2. Teoria da Modernização: desenvolvimento e limitações
É marcante nas décadas de 1950 a 1970 nas ciências sociais de influência norte
americana, mais especificamente parsoniana, uma abordagem teórica voltada para o tema do
desenvolvimento e do subdesenvolvimento. A Teoria da Modernização surgiu, portanto, neste
contexto e engloba um conjunto de teorias cujo enfoque são os países em desenvolvimento.
Nesta parte do trabalho vamos considerar a Teoria da Modernização de caráter
estrutural- funcionalista que analisam a questão da instabilidade, do desvio, dos valores e das
instituições da modernidade e dos processos de modernização. Teorias que abordam com um
mínimo de complexidade o tema, deixando de lado aquelas que relacionam de maneira mais
automática o desenvolvimento econômico ao desenvolvimento social da modernidade.
As perguntas principais para a Teoria da Modernização são: O desenvolvimento é uma
certeza, um processo natural, evolutivo? Se sim, como este processo pode ser acelerado e o que o
prejudica? Algumas sociedades possuem características intrínsecas que as adianta no processo
de desenvolvimento enquanto outras possuem características que as atrasa? Caso sim, quais
seriam estas características? Para responder a essas questões as pesquisas ressaltam as
diferenças no processo de transição dos países de industrialização precoce comparativamente
aos países em desenvolvimento industrial.
Outras questões também orientam os teóricos da modernização, tais como: “a
emergência da democracia é consequência do desenvolvimento econômico? O rápido
crescimento econômico desestabiliza a democracia? Há um nível de desenvolvimento ótimo,
para além do qual as democracias estariam em perigo? A história da Europa é única ou é
repetida contemporaneamente pelos países menos desenvolvidos?” (PRZEWORSKI; LIMONGI,
1997).
Samuel Huntington (1975), economista americano, afirma que para além da condição
econômica de uma determinada sociedade, a modernidade demandaria um aparato
institucional possivelmente incompatível com as instituições tradicionais. Tal processo de
surgimento de instituições, de consolidação de novos valores será analisado por diversas teorias.

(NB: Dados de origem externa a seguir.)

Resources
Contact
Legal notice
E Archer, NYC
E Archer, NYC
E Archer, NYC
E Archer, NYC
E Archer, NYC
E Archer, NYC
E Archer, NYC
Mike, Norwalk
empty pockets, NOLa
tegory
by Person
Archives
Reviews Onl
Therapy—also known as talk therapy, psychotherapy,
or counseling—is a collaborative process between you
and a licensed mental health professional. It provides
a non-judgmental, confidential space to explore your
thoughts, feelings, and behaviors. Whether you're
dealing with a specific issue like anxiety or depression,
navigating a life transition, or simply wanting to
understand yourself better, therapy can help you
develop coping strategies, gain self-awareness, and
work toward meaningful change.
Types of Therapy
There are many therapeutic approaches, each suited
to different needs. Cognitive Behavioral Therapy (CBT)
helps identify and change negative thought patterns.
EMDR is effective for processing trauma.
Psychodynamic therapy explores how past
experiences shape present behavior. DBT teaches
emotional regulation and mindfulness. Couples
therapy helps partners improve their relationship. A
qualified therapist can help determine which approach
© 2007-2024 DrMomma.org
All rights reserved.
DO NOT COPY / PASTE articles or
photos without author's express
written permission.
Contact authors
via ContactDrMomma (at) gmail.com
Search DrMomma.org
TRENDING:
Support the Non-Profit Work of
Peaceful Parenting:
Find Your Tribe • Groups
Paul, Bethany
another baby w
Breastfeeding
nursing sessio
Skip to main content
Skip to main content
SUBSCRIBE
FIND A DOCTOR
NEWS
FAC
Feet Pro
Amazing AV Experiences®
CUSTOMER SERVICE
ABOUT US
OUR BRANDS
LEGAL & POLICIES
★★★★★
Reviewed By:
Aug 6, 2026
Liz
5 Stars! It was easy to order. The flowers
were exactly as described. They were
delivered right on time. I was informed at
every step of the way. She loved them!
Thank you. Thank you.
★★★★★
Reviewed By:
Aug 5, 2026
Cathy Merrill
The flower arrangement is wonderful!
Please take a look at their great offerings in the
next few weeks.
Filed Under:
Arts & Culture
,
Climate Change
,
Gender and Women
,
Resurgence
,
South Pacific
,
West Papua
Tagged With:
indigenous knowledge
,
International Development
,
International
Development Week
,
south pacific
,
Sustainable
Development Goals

A modernização remeteria a um processo de urbanização, industrialização,
secularização, democratização e aumento do acesso à educação, resultando numa sociedade
mais heterogênea e complexa. Sob essa ótica, quanto mais complexa é uma sociedade mais se
faz necessário para a manutenção da comunidade política o bom funcionamento de suas
instituições, de modo a evitar, como afirmava Durkheim, a submissão pela força. São estas as
responsáveis por manter a ordem, resolver disputas, além de reunir em comunidade as diversas
forças sociais. Logo, o nível de comunidade alcançado por uma sociedade seria o reflexo da
relação entre instituições políticas e forças sociais que a compõem.
Numa sociedade de alguma complexidade, o poder relativo dos grupos muda, mas para que a
sociedade se torne uma comunidade, o poder de cada grupo é exercido por intermédio de
instituições políticas que refreiam, moderam e dão novo rumo a esse poder a fim de tornar o
domínio de uma força social compatível com a comunidade de muitas. (ibidem: 21)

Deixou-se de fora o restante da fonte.